[Extracted page text data]
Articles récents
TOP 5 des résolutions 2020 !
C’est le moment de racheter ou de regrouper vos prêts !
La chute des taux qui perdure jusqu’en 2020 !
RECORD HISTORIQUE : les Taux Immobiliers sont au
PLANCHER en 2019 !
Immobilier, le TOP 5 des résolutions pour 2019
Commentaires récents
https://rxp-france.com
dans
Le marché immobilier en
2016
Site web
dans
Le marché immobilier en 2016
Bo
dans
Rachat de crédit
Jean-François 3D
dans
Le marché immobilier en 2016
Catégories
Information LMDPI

...

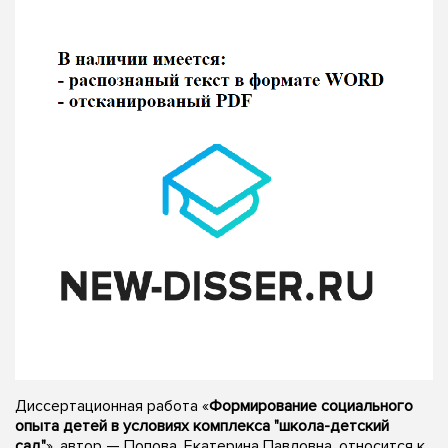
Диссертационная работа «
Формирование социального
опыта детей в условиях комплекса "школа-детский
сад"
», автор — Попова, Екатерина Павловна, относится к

ACTIVITY => Would you filter the entries above and keep each line that has the word "résolutions"?

THE ANSWER =>
TOP 5 des résolutions 2020 !
Immobilier, le TOP 5 des résolutions pour 2019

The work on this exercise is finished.